Et à qui va profiter le crime? A David Douillet évidemment, promu de fait ministre de la Jeunesse et des Sports depuis son élection de député. Avec lui la droite française va se retrouver comme elle s'aime. Tiens, puisque c'est la mode (merci le Canard Enchaîné) rappelons ce que ce bon géant écrivait sur les femmes en 1998, dans son livre « L'Arme du conquérant »:
"Pour moi, une femme qui se bat au judo ou dans une autre discipline, ce n'est pas quelque chose de naturel, de valorisant. Pour l'équilibre des enfants, je pense que la femme est mieux au foyer."
"C'est la mère qui a dans ses gènes, dans son instinct, cette faculté originelle d'élever des enfants. Si Dieu a donné le don de procréation aux femmes, ce n'est pas par hasard. De fait, cette femme-là, quand elle a une activité professionnelle externe, pour des raisons de choix ou de nécessité, elle ne peut plus jouer ce rôle d'accompagnement essentiel. (...) Je considère que ce noyau est déstructuré. Les fondements sur lesquels étaient bâtie l'humanité, l'éducation en particulier, sont en partie ébranlés".
Misogyne Douillet? Mais non... La preuve, il le dit lui même: "On dit que je suis misogyne. Mais tous les hommes le sont. Sauf les tapettes !" ; et Douillet de préciser que les tapettes sont les « hommes qui ne s'assument pas ».

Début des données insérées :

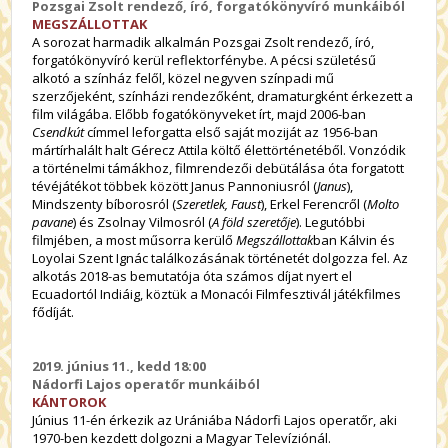
Pozsgai Zsolt rendező, író, forgatókönyvíró munkáiból
MEGSZÁLLOTTAK
A sorozat harmadik alkalmán Pozsgai Zsolt rendező, író,
forgatókönyvíró kerül reflektorfénybe. A pécsi születésű
alkotó a színház felől, közel negyven színpadi mű
szerzőjeként, színházi rendezőként, dramaturgként érkezett a
film világába. Előbb fogatókönyveket írt, majd 2006-ban
Csendkút
címmel leforgatta első saját moziját az 1956-ban
mártírhalált halt Gérecz Attila költő élettörténetéből. Vonzódik
a történelmi támákhoz, filmrendezői debütálása óta forgatott
tévéjátékot többek között Janus Pannoniusról (
Janus
),
Mindszenty bíborosról (
Szeretlek, Faust
), Erkel Ferencről (
Molto
pavane
) és Zsolnay Vilmosról (
A föld szeretője
). Legutóbbi
filmjében, a most műsorra kerülő
Megszállottak
ban Kálvin és
Loyolai Szent Ignác találkozásának történetét dolgozza fel. Az
alkotás 2018-as bemutatója óta számos díjat nyert el
Ecuadortól Indiáig, köztük a Monacói Filmfesztivál játékfilmes
fődíját.
2019. június 11., kedd 18:00
Nádorfi Lajos operatőr munkáiból
KÁNTOROK
Június 11-én érkezik az Urániába Nádorfi Lajos operatőr, aki
1970-ben kezdett dolgozni a Magyar Televíziónál.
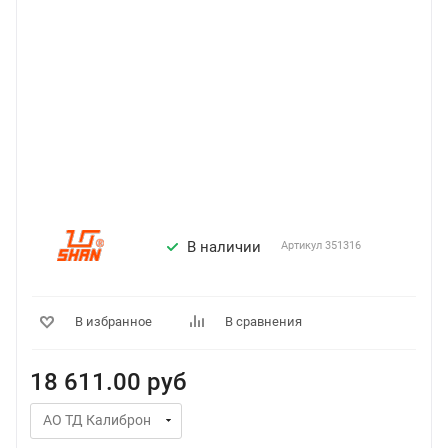
В наличии
Артикул
351316
В избранное
В сравнения
18 611.00
руб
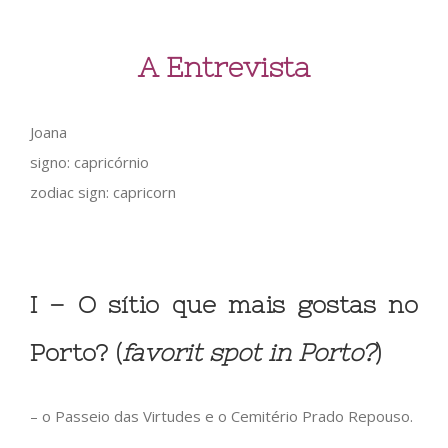
A Entrevista
Joana
signo: capricórnio
zodiac sign: capricorn
I – O sítio que mais gostas no
Porto? (
favorit spot in Porto?
)
– o Passeio das Virtudes e o Cemitério Prado Repouso.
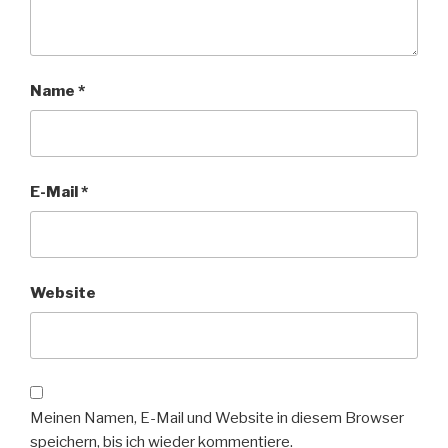
Name
*
E-Mail
*
Website
Meinen Namen, E-Mail und Website in diesem Browser
speichern, bis ich wieder kommentiere.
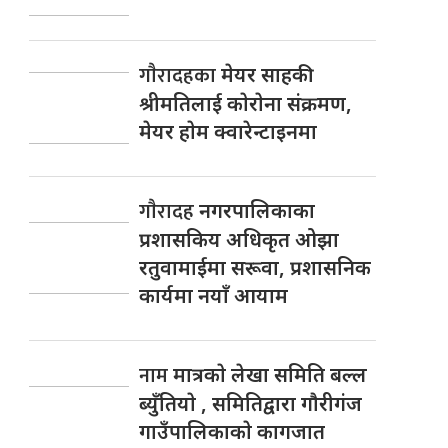
गाैरादहका
मेयर साहकी
श्रीमतिलाई काेराेना संक्रमण,
मेयर हाेम क्वारेन्टाइनमा
गाैरादह
नगरपालिकाका
प्रशासकिय अधिकृत ओझा
रतुवामाईमा सरूवा, प्रशासनिक
कार्यमा नयाँ आयाम
नाम
मात्रकाे लेखा समिति बल्ल
ब्युँतियाे , समितिद्वारा गाैरीगंज
गाउँपालिकाकाे कागजात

Et voilà, Rama Yade sera virée dans les jours qui viennent au profit d'un beauf qui n'est certes pas misogyne et homophobe, mais qui parlent comme les misogynes et les homophobes. Retour aux sources de la droite profonde?
Encore un mot sur Rama Yade, car c'est une chose que l'on ne vous dira nulle part. Au Secrétariat d'Etat aux Droits de l'Homme, elle s'est efforcée, discrètement et efficacement de remettre l'adoption française internationale (naufragée par certains agents du lobby catho-réac qui a mis la main sur l'Agence Française de l'Adoption) sur les bons rails. C'était un travail utile, destiné à redonner de la dignité à tous ceux qui souhaitent adopter un enfant et qui sont trop souvent maltraités par l'AFA. Qu'elle en soit remerciée.
Edit de la rédaction du Post, ce jeudi, à 11h:
Comme l'ont expliqué les radios ce matin et comme le souligne également Daniel Schneidermann sur Arrêt sur images, ce "ON" cité par les journaux est bien Nicolas Sarkozy, qui a en fait reçu "un petit groupe de journalistes" mercredi, à l'Elysée.
Les journalistes reçus ont eu l'interdiction d'attribuer les citations à Sarkozy lui-même, assure Daniel Schneidermann. C'est pour cette raison qu'ils se réfugient derrière des formules du type: "un haut responsable".